**Transcribed page contents**
:::
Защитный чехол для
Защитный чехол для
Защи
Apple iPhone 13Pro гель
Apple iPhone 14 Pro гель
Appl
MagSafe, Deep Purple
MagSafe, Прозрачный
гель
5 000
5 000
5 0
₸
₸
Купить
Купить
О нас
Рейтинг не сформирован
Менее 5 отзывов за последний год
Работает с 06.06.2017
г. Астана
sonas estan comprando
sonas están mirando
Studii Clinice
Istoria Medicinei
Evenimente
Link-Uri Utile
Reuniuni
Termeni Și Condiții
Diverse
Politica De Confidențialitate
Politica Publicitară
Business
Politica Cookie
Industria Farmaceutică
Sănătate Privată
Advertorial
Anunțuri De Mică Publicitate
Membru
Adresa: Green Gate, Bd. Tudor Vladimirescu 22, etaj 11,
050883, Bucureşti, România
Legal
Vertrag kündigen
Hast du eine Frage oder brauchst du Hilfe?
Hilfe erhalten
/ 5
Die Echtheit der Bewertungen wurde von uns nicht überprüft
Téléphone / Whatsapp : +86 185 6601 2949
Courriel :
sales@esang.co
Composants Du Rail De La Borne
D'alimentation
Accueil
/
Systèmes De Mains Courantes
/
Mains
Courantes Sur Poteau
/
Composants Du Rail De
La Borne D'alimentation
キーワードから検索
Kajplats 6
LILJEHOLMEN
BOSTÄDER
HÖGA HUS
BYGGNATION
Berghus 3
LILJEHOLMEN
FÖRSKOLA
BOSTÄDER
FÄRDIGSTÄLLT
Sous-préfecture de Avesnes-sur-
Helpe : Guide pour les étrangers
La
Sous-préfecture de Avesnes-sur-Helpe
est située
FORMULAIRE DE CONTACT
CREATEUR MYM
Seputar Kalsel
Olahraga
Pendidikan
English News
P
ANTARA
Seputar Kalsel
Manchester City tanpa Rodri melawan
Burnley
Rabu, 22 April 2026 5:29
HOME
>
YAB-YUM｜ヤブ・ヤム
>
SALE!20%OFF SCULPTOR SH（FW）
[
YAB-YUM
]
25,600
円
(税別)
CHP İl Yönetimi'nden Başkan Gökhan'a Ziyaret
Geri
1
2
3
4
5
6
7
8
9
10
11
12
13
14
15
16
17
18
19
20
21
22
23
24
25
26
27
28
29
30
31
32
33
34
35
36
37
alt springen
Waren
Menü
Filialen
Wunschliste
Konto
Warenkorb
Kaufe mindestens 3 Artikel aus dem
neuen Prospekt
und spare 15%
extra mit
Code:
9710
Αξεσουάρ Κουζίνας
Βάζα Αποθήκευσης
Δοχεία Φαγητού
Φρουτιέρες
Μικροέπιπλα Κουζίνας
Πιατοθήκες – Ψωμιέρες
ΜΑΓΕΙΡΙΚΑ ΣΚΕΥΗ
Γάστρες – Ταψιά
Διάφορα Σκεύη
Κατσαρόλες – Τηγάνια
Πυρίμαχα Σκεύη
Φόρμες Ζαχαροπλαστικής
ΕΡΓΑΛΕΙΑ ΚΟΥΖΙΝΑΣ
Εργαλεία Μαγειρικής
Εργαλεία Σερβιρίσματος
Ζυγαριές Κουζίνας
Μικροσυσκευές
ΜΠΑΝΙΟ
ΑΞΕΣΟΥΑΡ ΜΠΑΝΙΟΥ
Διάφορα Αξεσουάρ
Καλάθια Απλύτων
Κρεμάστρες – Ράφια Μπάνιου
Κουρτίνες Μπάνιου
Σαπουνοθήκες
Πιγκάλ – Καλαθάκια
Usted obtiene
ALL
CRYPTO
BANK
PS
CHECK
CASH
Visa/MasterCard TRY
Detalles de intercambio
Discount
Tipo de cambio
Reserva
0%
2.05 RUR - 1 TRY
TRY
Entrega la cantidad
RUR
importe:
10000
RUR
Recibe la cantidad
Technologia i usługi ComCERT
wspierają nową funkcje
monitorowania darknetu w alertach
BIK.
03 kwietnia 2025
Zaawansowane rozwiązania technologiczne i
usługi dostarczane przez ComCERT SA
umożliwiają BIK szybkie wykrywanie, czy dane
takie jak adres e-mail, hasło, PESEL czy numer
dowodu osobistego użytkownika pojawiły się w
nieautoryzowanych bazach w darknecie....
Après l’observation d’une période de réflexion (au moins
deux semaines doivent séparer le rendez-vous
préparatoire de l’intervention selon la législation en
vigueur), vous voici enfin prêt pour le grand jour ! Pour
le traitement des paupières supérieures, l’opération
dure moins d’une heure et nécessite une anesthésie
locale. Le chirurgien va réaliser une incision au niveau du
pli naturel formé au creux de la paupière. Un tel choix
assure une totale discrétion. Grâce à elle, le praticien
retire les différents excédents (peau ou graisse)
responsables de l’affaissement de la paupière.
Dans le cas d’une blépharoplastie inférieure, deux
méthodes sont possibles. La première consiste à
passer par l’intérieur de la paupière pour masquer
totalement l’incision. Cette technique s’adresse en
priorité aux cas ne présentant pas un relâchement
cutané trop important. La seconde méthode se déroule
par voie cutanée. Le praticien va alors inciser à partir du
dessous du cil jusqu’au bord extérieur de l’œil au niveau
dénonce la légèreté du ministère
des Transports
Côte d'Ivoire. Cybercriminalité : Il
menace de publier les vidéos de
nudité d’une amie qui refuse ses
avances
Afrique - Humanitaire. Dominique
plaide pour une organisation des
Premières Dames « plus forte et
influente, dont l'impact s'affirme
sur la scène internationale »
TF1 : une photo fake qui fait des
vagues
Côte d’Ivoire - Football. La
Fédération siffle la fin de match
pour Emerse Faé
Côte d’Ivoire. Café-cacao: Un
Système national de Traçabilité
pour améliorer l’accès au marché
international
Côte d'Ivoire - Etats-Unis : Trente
:::
**Exercise goal**
Filter the records for lines holding the string "Avesnes". Copy each one.

**Answer section**
Sous-préfecture de Avesnes-sur-
Sous-préfecture de Avesnes-sur-Helpe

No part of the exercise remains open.